- **Exercise**
The required output is the exact sequence of lines from the line holding "A- Anayasa'nın hükümleri" to the end of the records, inclusive.

- **Stored data entries**
* * * *

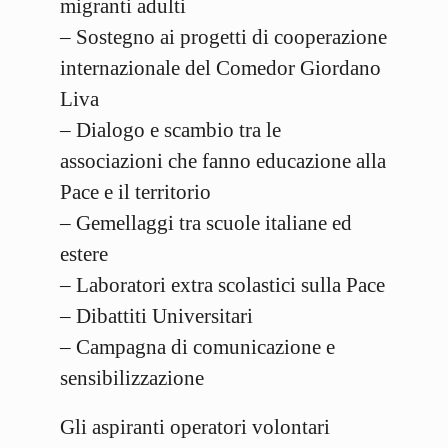
migranti adulti
– Sostegno ai progetti di cooperazione
internazionale del Comedor Giordano
Liva
– Dialogo e scambio tra le
associazioni che fanno educazione alla
Pace e il territorio
– Gemellaggi tra scuole italiane ed
estere
– Laboratori extra scolastici sulla Pace
– Dibattiti Universitari
– Campagna di comunicazione e
sensibilizzazione
Gli aspiranti operatori volontari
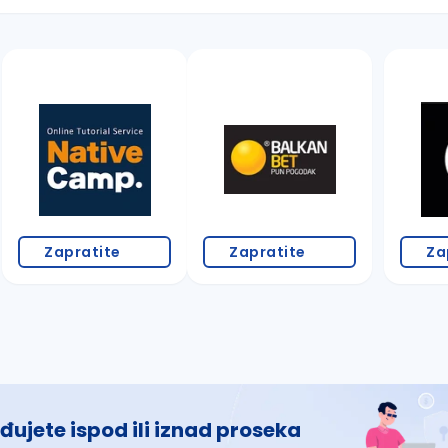
 š, đ, ž, dž)
Zapratite
Zapratite
Za
đujete ispod ili iznad proseka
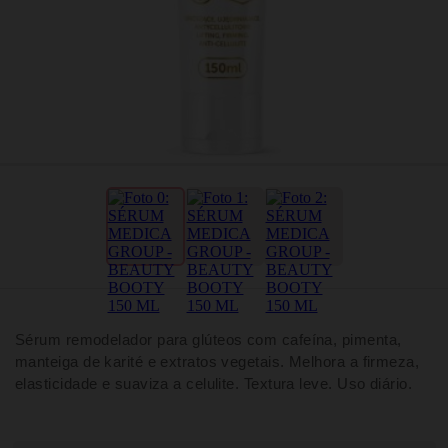
Sérum remodelador para glúteos com cafeína, pimenta,
manteiga de karité e extratos vegetais. Melhora a firmeza,
elasticidade e suaviza a celulite. Textura leve. Uso diário.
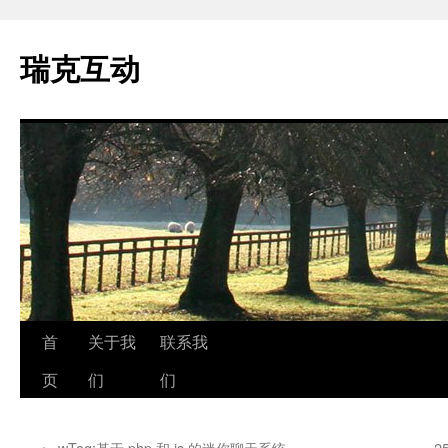
瑞克互动
跳
首
关于我
联系我
至
页
们
们
正
←
wTag:基于 php 和 js 的迷你聊天系统
2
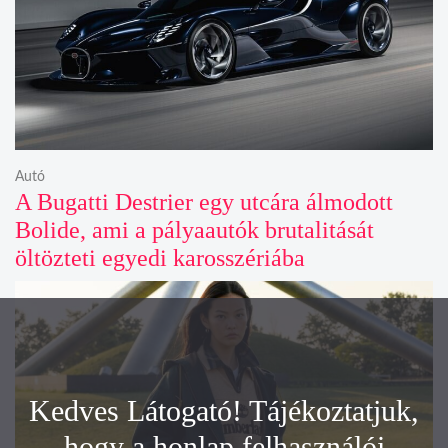
Autó
A Bugatti Destrier egy utcára álmodott
Bolide, ami a pályaautók brutalitását
öltözteti egyedi karosszériába
Kedves Látogató! Tájékoztatjuk,
hogy a honlap felhasználói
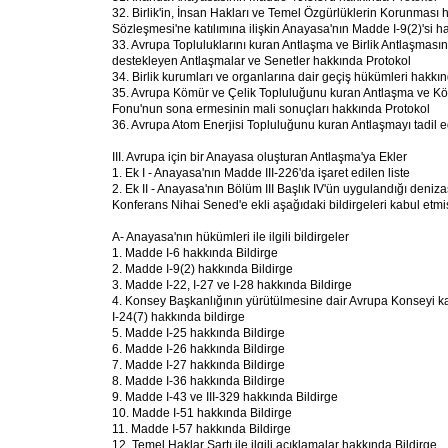
32. Birlik'in, İnsan Hakları ve Temel Özgürlüklerin Korunması
Sözleşmesi'ne katılımına ilişkin Anayasa'nın Madde I-9(2)'si h
33. Avrupa Topluluklarını kuran Antlaşma ve Birlik Antlaşmasın
destekleyen Antlaşmalar ve Senetler hakkında Protokol
34. Birlik kurumları ve organlarına dair geçiş hükümleri hakkı
35. Avrupa Kömür ve Çelik Topluluğunu kuran Antlaşma ve Kö
Fonu'nun sona ermesinin mali sonuçları hakkında Protokol
36. Avrupa Atom Enerjisi Topluluğunu kuran Antlaşmayı tadil 
III. Avrupa için bir Anayasa oluşturan Antlaşma'ya Ekler
1. Ek I - Anayasa'nın Madde III-226'da işaret edilen liste
2. Ek II - Anayasa'nın Bölüm III Başlık IV'ün uygulandığı denizaş
Konferans Nihai Sened'e ekli aşağıdaki bildirgeleri kabul etmiş
A- Anayasa'nın hükümleri ile ilgili bildirgeler
1. Madde I-6 hakkında Bildirge
2. Madde I-9(2) hakkında Bildirge
3. Madde I-22, I-27 ve I-28 hakkında Bildirge
4. Konsey Başkanlığının yürütülmesine dair Avrupa Konseyi kar
I-24(7) hakkında bildirge
5. Madde I-25 hakkında Bildirge
6. Madde I-26 hakkında Bildirge
7. Madde I-27 hakkında Bildirge
8. Madde I-36 hakkında Bildirge
9. Madde I-43 ve III-329 hakkında Bildirge
10. Madde I-51 hakkında Bildirge
11. Madde I-57 hakkında Bildirge
12. Temel Haklar Şartı ile ilgili açıklamalar hakkında Bildirge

* * * *

- **Solution for this task**
A- Anayasa'nın hükümleri ile ilgili bildirgeler
1. Madde I-6 hakkında Bildirge
2. Madde I-9(2) hakkında Bildirge
3. Madde I-22, I-27 ve I-28 hakkında Bildirge
4. Konsey Başkanlığının yürütülmesine dair Avrupa Konseyi kar
I-24(7) hakkında bildirge
5. Madde I-25 hakkında Bildirge
6. Madde I-26 hakkında Bildirge
7. Madde I-27 hakkında Bildirge
8. Madde I-36 hakkında Bildirge
9. Madde I-43 ve III-329 hakkında Bildirge
10. Madde I-51 hakkında Bildirge
11. Madde I-57 hakkında Bildirge
12. Temel Haklar Şartı ile ilgili açıklamalar hakkında Bildirge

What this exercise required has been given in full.